The useful work output of the system, the whp, is a function of the total system head the pump must overcome and the volume of water pumped.

In the normal irrigation pumping situation, the pump must overcome three components of head; the elevation difference between the pumping water level in the well and the pump discharge (Lift component), the elevation difference (if any) between the pump discharge and the pressure gauge registering the system pressure (Elevation component), and the system Pressure created within the irrigation system (measured with the pressure gauge.(In the USA, pressure is normally expressed as pounds per square inch (psi).

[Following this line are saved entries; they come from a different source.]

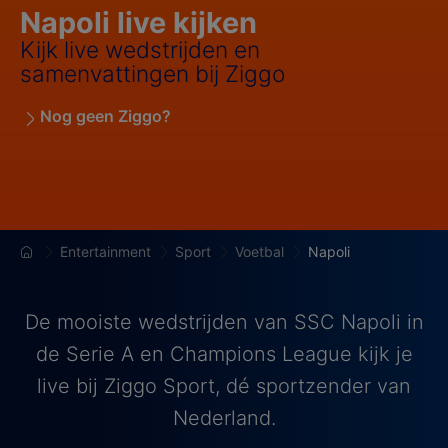
Napoli live kijken
Kijk live wedstrijden en
samenvattingen bij Ziggo
Nog geen Ziggo?
Entertainment
Sport
Voetbal
Napoli
De mooiste wedstrijden van SSC Napoli in
de Serie A en Champions League kijk je
live bij Ziggo Sport, dé sportzender van
Nederland.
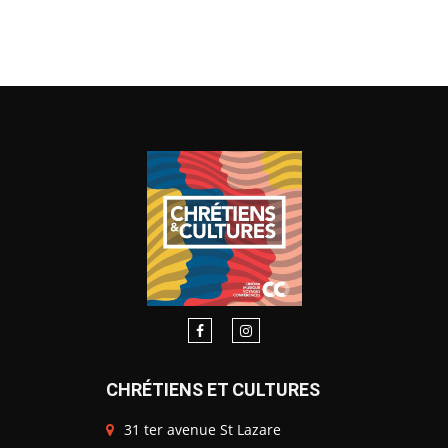
CHRÉTIENS ET CULTURES
31 ter avenue St Lazare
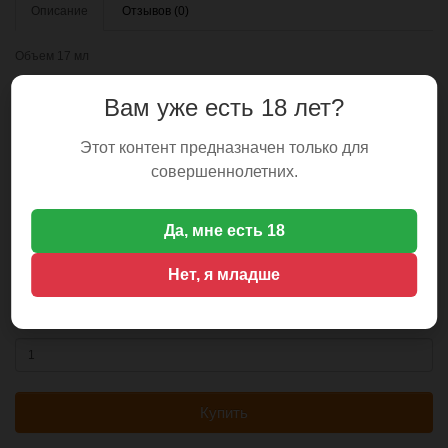
Описание
Отзывов (0)
Объем 17 мл
Производство Россия ( Разработка Германия)
Вам уже есть 18 лет?
Этот контент предназначен только для
Духи женские с феромонами Pheromone -
совершеннолетних.
Erba 17ml
Модель: GDS_11080
Да, мне есть 18
Наличие: 17
Нет, я младше
359сом
Количество
Купить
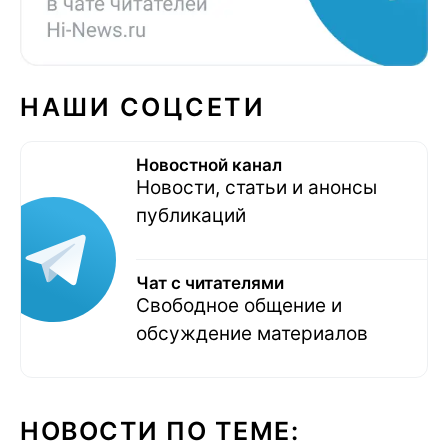
НАШИ СОЦСЕТИ
Новостной канал
Новости, статьи и анонсы
публикаций
Чат с читателями
Свободное общение и
обсуждение материалов
НОВОСТИ ПО ТЕМЕ:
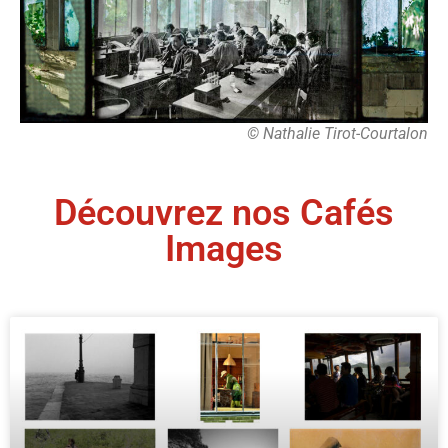
© Nathalie Tirot-Courtalon
Découvrez nos Cafés
Images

The total head is a summation of these three components and is expressed by Equation 13.4 below.

Equation 13.4    Total head (ft) = Lift (ft) + Elevation (ft) + (psi x 2.31 ft/psi)

Equation 13.4 ignores friction losses in the column and delivery pipe which may add a few feet of head which the pump must overcome and it ignores a very minor component of head associated with the velocity imparted to the water which is negligible and can be ignored in our discussion here.

## Example 13.2

Calculate the useful work (whp) expended by an irrigation pump that is pumping 800 gpm. The pumping water level is 110 feet below the pump discharge and the pressure gauge, located on top of the pivot point (12 feet above the pump discharge), reads 40 psi.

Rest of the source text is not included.